Show me a major city anywhere in the world, and I’ll show you food vendors sharing sidewalks with hotels, office buildings and shops with apartments (many high-rent or owner occupied) above. It’s called multiuse zoning and seems to work everyplace but Southern California.

Inner city residents complain that existing convenience stores don’t sell good produce; that they have to take an hour bus ride to buy an apple. That’s because merchants go for the easy buck; selling packaged food, soda, candy and chips supplied to them by a distributor. Why should they bother going to the wholesale produce market at the crack of dawn to buy fresh fruit when they can make more money for less effort selling junk?

They say they’re just giving people what they want, but I think it’s the other way around. People buy what they stock because that’s all there is.

When I was growing up in Beverly Hills, it was a short walk or streetcar ride to Carl’s Market on Doheny Drive or the Premier Market in the center of town, which delivered groceries, ordered by telephone and billed customers by the month. To supplement these conveniences, we had a daily parade of vendors: the Good Humor Man, Helm’s Bakery, the milkman, the ice man and the greengrocer. Their trucks would be parked in front of every other house while they carried their products to the front porch or the kitchen door.

The ringing of the Good Humor truck’s bell could be heard a half block away, giving us time to get coins from the cook or our nanny and run out to the curb before it got to our house. Before I was old enough to go to school, this was often the high point of my day. But almost as exciting was the produce truck driver, a soft-spoken Japanese gentleman who sold the freshest fruit and vegetables, much of which he and his family had grown on a small farm just outside town. Cook would come out to pick exactly what she needed from rows of brightly colored plums, apples, cabbages, Brussels sprouts and slender carrots with their feathery tops still on. The plums would decorate a dense vanilla cake, the apples made strudel, cabbage leaves were steamed and stuffed with meat or shredded with carrots for slaw.

This must have been what sparked my lifelong love of cooking and appreciation for the freshest food.
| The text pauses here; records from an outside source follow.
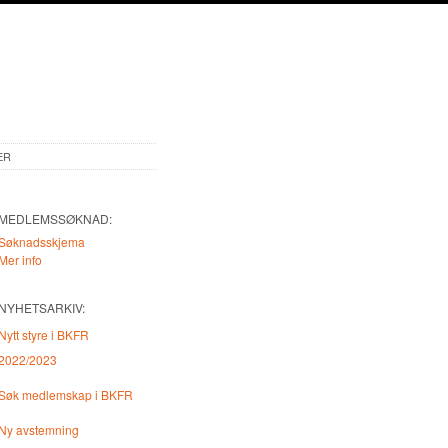
ER
MEDLEMSSØKNAD:
Søknadsskjema
Mer info
NYHETSARKIV:
Nytt styre i BKFR
2022/2023
Søk medlemskap i BKFR
Ny avstemning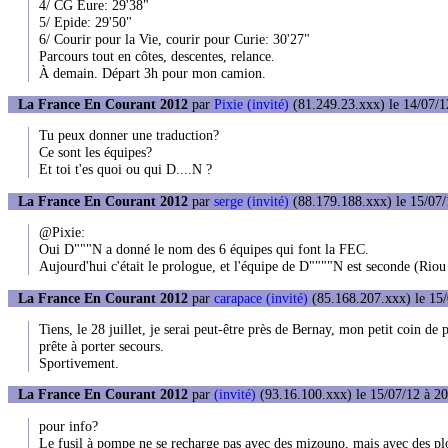
4/ CG Eure: 29'38"
5/ Epide: 29'50"
6/ Courir pour la Vie, courir pour Curie: 30'27"
Parcours tout en côtes, descentes, relance.
À demain. Départ 3h pour mon camion.
La France En Courant 2012
par
Pixie (invité)
(81.249.23.xxx) le 14/07/1
Tu peux donner une traduction?
Ce sont les équipes?
Et toi t'es quoi ou qui D....N ?
La France En Courant 2012
par
serge (invité)
(88.179.188.xxx) le 15/07/
@Pixie:
Oui D"""N a donné le nom des 6 équipes qui font la FEC.
Aujourd'hui c'était le prologue, et l'équipe de D""""N est seconde (Riou 
La France En Courant 2012
par
carapace (invité)
(85.168.207.xxx) le 15/
Tiens, le 28 juillet, je serai peut-être près de Bernay, mon petit coin d
prête à porter secours.
Sportivement.
La France En Courant 2012
par
(invité)
(93.16.100.xxx) le 15/07/12 à 20
pour info?
Le fusil à pompe ne se recharge pas avec des mizouno, mais avec des plo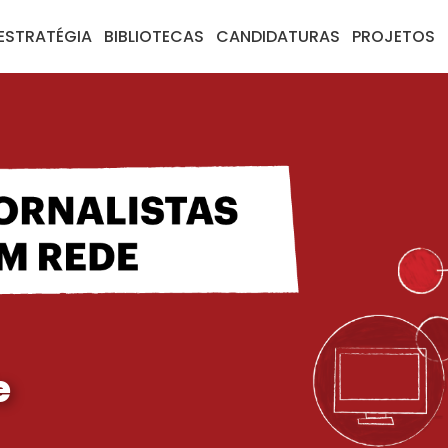
ESTRATÉGIA
BIBLIOTECAS
CANDIDATURAS
PROJETOS
e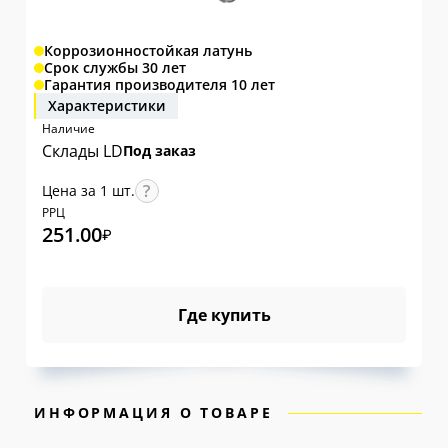
Коррозионностойкая латунь
Срок службы 30 лет
Гарантия производителя 10 лет
Характеристики
Наличие
Склады LD
Под заказ
Цена за 1 шт.
РРЦ
251.00
₽
Где купить
ИНФОРМАЦИЯ О ТОВАРЕ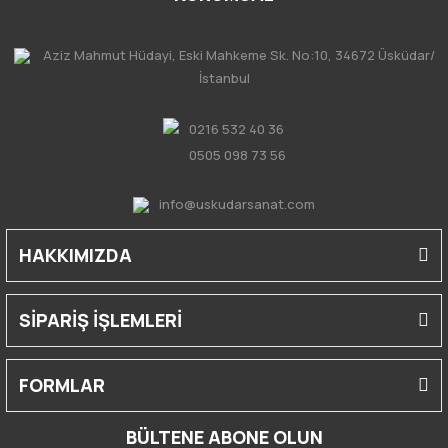
Aziz Mahmut Hüdayi, Eski Mahkeme Sk. No:10, 34672 Üsküdar/
İstanbul
0216 532 40 36
0505 098 73 56
info@uskudarsanat.com
HAKKIMIZDA
SİPARİŞ İŞLEMLERİ
FORMLAR
BÜLTENE ABONE OLUN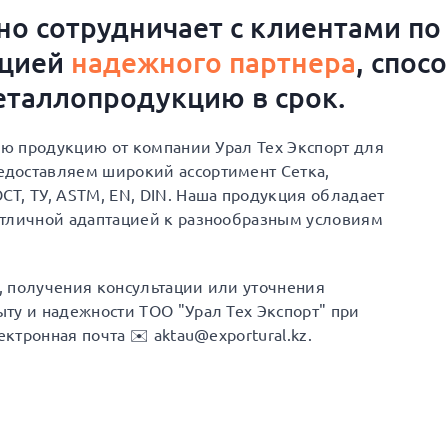
о сотрудничает с клиентами по
ацией
надежного партнера
, спос
таллопродукцию в срок.
ную продукцию от компании Урал Тех Экспорт для
доставляем широкий ассортимент Сетка,
Т, ТУ, ASTM, EN, DIN. Наша продукция обладает
отличной адаптацией к разнообразным условиям
а, получения консультации или уточнения
ту и надежности ТОО "Урал Тех Экспорт" при
ектронная почта ✉️ aktau@exportural.kz.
You see, even in our upscale neighborhood, the food vendors were treasured. No one ever dreamed of complaining that they were ruining property values. We all had cars to drive to the market, but that wasn’t the point. Our town was a movie town in the ’30s and ’40s, enriched by the talent of European refugees, who were welcomed into the industry and so were tolerant of other immigrants.

After the attack on Pearl Harbor, things began to change. Japanese Americans just disappeared; we weren’t told where they went. All of the gardeners were rounded up by the Feds early one morning, and that was the last we saw of the produce truck and the lovely man who would give me a tangerine or a peach after Cook had paid and gone back to the house. Little did I know she and her husband (still German citizens) would be the next to go. But not until after she helped me plant a victory garden.

It was a shameful way for us to treat honest hard working immigrants, but it seems much hasn’t changed. Newcomers still work as cooks and nannies or become independent vendors serving immigrant neighborhoods. And homeowners on adjacent streets will complain to their city councils that the trucks are a nuisance, or the street vendors are a security risk.

But paving over the parkways and charging thousands of dollars in fees for the privilege of serving neighbors makes no sense. How will this uphold already inflated property values?

What Santa Ana could use is a change of attitude. If we’re going to reap the benefits of immigrant labor and a vibrant, multicultural society, we need to think more about assimilation and less about exclusion. This country has thrived on the efforts of those who came here to study and work.

Reward their enterprise, Santa Ana! Don’t let a few insecure homeowners drive them away. And please, California doesn’t need any more concrete parkways.